Task brief ▸ Using the entries below, copy out all lines where "flight" is found.

Records provided ▸

<<<<

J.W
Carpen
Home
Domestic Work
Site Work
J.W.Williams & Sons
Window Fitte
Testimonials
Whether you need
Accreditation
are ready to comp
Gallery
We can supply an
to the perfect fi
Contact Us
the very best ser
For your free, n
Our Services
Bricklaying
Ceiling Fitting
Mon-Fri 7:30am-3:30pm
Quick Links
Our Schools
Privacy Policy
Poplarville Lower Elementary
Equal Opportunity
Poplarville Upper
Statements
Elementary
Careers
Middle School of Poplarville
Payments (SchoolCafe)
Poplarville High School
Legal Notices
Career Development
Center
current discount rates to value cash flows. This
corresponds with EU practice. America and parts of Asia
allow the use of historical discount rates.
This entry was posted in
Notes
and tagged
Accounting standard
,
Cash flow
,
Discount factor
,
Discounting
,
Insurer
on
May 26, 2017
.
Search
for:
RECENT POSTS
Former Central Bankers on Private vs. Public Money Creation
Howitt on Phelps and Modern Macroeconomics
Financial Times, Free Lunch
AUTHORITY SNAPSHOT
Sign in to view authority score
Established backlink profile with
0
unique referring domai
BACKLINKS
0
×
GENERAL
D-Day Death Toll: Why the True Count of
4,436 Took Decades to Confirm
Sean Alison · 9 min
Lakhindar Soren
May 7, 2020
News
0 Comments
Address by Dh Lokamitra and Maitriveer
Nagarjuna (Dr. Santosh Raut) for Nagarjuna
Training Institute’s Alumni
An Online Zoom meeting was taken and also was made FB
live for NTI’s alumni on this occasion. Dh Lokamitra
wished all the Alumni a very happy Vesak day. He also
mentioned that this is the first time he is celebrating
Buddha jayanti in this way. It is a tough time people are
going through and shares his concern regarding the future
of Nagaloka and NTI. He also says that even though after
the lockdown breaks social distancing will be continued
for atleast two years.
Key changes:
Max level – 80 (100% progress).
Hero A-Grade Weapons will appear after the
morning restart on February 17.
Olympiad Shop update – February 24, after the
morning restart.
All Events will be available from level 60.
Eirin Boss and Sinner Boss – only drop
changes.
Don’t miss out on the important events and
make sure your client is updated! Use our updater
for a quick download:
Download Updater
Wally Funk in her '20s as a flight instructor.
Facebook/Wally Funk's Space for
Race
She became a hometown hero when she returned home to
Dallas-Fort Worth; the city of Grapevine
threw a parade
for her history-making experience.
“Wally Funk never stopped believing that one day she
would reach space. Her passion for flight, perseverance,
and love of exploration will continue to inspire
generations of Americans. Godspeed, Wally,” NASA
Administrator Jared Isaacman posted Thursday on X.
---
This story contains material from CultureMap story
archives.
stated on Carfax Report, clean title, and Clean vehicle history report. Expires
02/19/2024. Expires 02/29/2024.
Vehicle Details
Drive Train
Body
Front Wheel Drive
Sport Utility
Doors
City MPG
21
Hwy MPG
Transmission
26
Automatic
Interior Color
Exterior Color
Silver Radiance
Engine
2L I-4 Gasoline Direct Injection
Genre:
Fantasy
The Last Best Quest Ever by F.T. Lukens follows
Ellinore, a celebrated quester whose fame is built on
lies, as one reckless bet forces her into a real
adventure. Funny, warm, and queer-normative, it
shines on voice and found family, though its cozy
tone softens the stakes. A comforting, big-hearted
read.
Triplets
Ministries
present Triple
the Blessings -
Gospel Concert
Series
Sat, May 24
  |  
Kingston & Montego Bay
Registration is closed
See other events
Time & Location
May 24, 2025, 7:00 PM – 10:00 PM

>>>>
<<<<

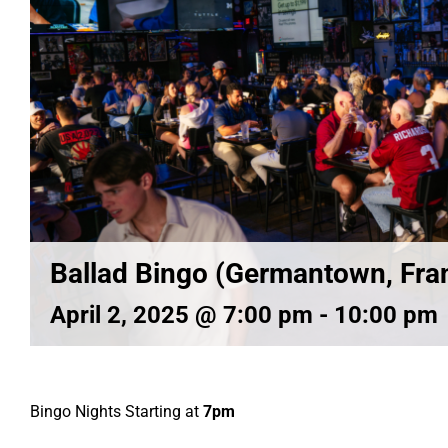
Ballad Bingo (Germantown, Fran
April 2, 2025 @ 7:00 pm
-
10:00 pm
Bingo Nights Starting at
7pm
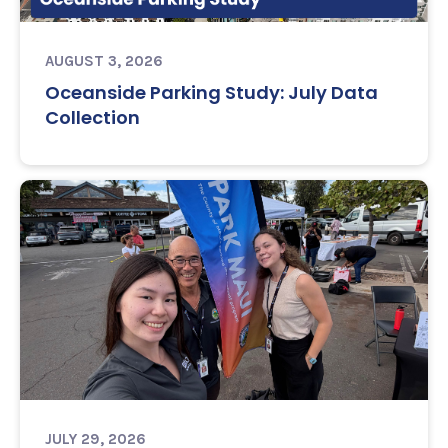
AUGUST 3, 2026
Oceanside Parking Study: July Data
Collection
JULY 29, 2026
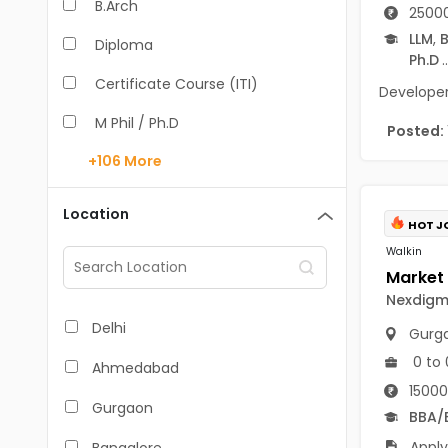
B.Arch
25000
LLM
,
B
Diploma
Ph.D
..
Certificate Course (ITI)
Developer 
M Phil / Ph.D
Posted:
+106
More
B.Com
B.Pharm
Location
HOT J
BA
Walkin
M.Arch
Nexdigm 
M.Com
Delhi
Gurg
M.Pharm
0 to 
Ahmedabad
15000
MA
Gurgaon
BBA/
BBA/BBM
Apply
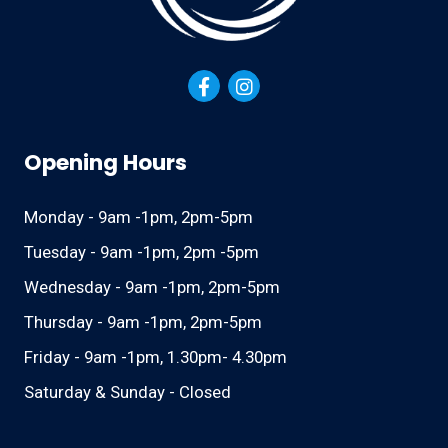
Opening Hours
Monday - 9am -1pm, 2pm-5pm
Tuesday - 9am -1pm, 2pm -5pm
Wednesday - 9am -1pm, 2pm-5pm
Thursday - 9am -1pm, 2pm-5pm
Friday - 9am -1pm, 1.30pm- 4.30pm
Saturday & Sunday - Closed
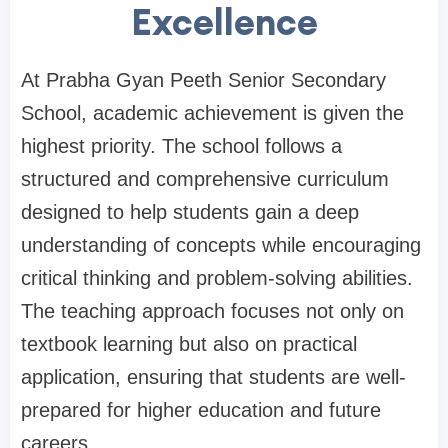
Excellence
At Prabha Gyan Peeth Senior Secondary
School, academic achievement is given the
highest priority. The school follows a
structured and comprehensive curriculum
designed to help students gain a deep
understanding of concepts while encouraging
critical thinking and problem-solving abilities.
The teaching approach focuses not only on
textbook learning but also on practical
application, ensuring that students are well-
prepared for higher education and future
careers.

>>>>
<<<<

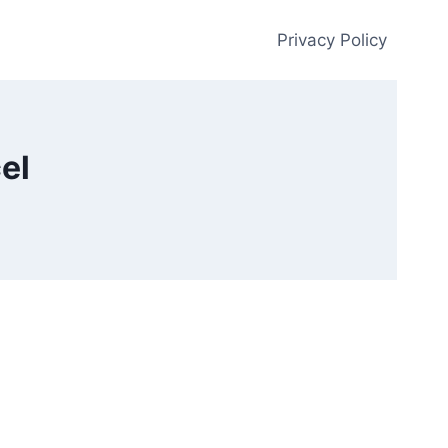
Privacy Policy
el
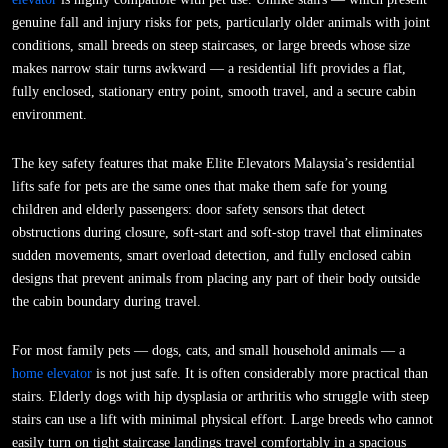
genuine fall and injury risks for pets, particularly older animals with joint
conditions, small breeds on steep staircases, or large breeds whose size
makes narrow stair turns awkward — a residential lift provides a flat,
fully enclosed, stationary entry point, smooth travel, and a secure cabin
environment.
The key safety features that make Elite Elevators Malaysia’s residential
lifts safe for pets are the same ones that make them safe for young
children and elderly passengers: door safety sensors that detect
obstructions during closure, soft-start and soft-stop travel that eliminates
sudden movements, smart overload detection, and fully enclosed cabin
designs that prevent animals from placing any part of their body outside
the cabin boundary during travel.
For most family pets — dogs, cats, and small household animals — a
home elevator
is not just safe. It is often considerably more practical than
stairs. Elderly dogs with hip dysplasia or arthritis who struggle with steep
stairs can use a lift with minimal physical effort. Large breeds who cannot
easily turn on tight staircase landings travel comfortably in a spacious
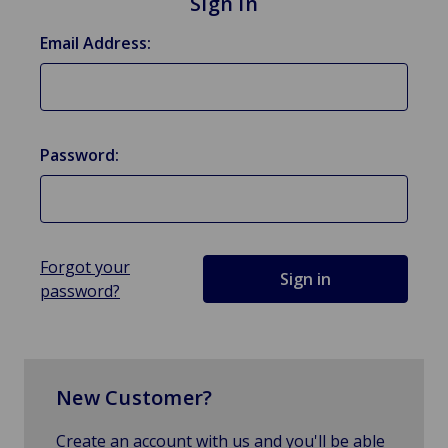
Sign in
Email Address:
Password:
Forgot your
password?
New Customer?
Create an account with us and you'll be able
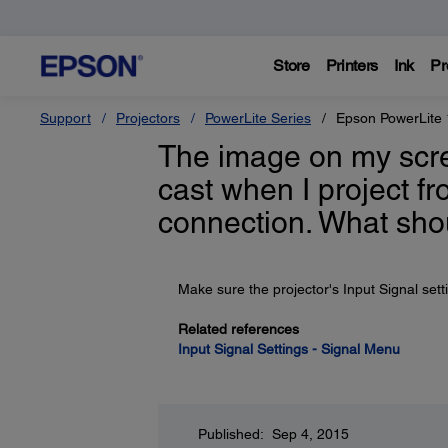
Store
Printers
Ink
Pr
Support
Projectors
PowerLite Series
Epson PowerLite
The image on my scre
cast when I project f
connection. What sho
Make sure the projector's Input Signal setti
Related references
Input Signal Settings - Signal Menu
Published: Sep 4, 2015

>>>>

Response to this task ▸
Wally Funk in her '20s as a flight instructor.
would reach space. Her passion for flight, perseverance,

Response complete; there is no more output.